Pourquoi parler de controverses dans un parcours qui se veut scientifique ? Serait-elle après tout banale ou hors-sujet ? A contrario, ne fait-elle pas partie de la vie humaine ? Dit autrement, les controverses, en tant que sujet de débat émergeant au sein de la société, s’avèrent être moteur du changement et font qu’il y a histoire. Nous avons tendance à souscrire à une certaine compréhension de la Science, comme suprême instance de la vérité, ce qui semble un héritage, plutôt d’ordre théologique. Si la science progresse continuellement, c’est bien parce qu’il y a controverses, entre scientifiques.
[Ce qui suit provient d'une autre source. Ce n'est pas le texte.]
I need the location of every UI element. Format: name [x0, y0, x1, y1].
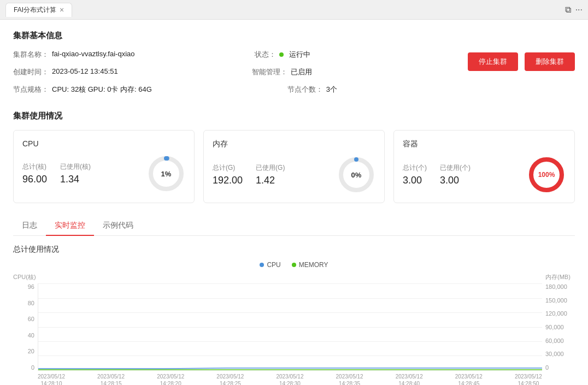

Il ne s’agit pas de faire un cours de philosophie sur la science, mais bien de saisir en quoi nous sommes concernés par les controverses au sein de la société et dans quelles circonstances particulières. De ce fait, nous nous intéressons à l’histoire des connaissances autour d’un sujet, mais aussi aux questions que l’on se pose à propos de ces sujets. Mais ceci nécessite de se doter d’un vocabulaire, des termes et des concepts, pour pouvoir décrire et essayer de comprendre certains phénomènes, y compris sociaux. Nous ne saurions nous contenter de proposer les bonnes pratiques, dans notre cas en gestion des risques, comme vérité d’évangile, d’autant plus que nous verrons dans la suite qu’elles soulèvent régulièrement des contestations.
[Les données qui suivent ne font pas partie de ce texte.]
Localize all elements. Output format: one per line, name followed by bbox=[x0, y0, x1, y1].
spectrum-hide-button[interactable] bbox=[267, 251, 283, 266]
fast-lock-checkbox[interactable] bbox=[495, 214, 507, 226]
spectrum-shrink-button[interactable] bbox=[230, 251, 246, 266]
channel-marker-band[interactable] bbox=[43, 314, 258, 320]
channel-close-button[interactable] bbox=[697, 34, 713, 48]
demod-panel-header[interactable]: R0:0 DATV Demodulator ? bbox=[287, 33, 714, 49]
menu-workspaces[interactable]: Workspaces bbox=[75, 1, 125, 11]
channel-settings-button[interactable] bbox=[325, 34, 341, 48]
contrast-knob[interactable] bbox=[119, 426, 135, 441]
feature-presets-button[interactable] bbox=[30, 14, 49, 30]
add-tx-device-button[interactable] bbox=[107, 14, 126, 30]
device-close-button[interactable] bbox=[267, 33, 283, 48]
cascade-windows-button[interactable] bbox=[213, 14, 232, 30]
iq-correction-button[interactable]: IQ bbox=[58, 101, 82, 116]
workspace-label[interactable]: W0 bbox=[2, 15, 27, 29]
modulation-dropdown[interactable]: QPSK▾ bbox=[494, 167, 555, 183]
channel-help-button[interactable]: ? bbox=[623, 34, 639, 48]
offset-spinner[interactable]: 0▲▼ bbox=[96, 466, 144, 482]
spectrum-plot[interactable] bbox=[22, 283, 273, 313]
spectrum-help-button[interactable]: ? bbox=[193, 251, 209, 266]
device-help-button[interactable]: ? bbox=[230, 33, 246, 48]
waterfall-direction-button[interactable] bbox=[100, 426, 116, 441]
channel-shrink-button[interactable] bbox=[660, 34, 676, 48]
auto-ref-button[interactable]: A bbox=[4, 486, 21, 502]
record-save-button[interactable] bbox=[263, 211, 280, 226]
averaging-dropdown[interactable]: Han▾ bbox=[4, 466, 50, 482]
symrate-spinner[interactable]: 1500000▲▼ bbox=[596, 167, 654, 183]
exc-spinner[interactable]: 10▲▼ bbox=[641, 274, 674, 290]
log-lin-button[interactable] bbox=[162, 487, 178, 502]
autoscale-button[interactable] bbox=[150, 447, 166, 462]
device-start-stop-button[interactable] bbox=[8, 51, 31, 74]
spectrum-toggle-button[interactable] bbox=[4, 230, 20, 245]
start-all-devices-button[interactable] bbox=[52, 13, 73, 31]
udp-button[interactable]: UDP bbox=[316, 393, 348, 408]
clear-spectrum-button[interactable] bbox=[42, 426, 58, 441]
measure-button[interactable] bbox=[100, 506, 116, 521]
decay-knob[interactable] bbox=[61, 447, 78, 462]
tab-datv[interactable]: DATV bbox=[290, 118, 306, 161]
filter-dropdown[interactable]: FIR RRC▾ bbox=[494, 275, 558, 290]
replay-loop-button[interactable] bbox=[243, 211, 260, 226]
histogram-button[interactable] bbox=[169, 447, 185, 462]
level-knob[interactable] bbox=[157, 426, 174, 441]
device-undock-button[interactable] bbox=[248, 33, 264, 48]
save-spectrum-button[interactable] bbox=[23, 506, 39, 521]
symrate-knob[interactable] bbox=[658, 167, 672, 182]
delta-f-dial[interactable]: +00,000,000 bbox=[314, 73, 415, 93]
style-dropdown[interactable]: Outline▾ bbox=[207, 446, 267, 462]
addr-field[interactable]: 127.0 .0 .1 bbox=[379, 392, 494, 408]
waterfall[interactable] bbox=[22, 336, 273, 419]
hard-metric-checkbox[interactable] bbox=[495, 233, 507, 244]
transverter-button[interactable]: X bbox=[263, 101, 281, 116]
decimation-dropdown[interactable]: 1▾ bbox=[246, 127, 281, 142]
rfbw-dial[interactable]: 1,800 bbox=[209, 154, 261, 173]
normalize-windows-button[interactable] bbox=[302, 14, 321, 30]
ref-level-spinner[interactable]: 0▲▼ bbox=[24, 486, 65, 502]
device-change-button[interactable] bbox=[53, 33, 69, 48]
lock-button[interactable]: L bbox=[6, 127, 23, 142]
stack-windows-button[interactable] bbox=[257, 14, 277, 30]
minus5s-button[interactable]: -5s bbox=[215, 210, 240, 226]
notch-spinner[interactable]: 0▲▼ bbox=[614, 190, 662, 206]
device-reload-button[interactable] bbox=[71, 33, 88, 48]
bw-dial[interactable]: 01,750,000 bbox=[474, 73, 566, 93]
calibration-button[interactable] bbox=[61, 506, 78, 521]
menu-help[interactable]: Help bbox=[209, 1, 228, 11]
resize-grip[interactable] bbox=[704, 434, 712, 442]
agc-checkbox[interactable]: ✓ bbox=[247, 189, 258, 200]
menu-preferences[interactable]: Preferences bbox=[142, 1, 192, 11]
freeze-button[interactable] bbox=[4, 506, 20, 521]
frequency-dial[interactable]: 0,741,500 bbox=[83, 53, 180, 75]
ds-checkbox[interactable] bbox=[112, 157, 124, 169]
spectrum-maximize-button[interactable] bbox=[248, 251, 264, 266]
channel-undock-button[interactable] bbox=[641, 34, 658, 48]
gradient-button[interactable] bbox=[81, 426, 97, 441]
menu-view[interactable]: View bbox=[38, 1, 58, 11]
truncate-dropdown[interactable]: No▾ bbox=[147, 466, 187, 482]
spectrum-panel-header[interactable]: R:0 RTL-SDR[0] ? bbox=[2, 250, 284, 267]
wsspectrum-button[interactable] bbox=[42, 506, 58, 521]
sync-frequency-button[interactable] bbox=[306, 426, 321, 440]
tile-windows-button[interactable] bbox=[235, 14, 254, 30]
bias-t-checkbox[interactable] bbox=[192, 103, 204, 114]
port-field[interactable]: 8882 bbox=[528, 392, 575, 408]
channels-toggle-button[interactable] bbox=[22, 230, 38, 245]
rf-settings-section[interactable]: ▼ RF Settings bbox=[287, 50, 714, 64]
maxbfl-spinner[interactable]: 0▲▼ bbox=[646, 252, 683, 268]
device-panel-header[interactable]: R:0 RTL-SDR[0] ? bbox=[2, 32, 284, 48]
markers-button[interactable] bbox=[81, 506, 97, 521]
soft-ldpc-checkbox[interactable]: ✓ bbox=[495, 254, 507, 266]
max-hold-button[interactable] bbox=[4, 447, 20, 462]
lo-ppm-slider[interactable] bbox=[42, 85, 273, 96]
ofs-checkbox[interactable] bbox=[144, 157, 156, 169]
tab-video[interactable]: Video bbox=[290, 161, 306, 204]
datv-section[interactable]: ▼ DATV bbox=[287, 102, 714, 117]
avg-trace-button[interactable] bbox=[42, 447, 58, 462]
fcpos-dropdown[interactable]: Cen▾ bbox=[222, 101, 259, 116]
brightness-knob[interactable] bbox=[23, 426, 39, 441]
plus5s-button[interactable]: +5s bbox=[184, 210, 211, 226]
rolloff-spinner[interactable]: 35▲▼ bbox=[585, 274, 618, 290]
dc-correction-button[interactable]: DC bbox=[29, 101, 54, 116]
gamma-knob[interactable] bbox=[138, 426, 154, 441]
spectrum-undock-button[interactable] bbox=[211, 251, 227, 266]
Nous nous situons dans le domaine du risque. Comment naissent des controverses dans ce cas ? Est-ce sur son existence que l’on s’affronte, sur son expression ou sur les responsabilités de ceux qui ont la charge de le gérer ? Bien entendu, il faut apprendre à saisir la part de construction sociale qui entre dans l’idée même de risque, que nous cherchons à ne plus réduire à des entités naturelles. L’élaboration d’une substance chimique, potentiellement toxique, représente le choix d’un acteur industriel privé, mais relève réglementairement d’une évaluation des risques, avant sa mise sur le marché. Mais qui décide si cette substance, pouvant générer des expositions toxiques, est si indispensable à la société pour que l’on puisse justifier la prise de risques ; des sacrifices de certains au profit d’autres, au nom du progrès ? Dans certains cas, on peut étendre un discours positiviste autour d’une science pour éclairer la décision : « nous savons évaluer le risque, selon des procédures établies, ce qui permet de proposer des conditions d’utilisation en toute sécurité ». Est-ce une réponse suffisante, satisfaisante, eu égard aux interrogations de la société ? Que nous révèle l’examen du passé récent en matière de « gestion » des risques, devant la destruction des milieux, l’atteinte des écosystèmes, jusqu’au dérèglement climatique ?
Vous avez ici les prémisses de possibles controverses, il nous restera à préciser le cadre de leur expression et les forces qu’elles mobilisent. Ce qui nous intéressera plus précisément n’est pas seulement qui est engagé, mais comment poser le problème en termes de relations, éventuellement, de pouvoir, en reconnaissant une pluralité légitime de points de vue.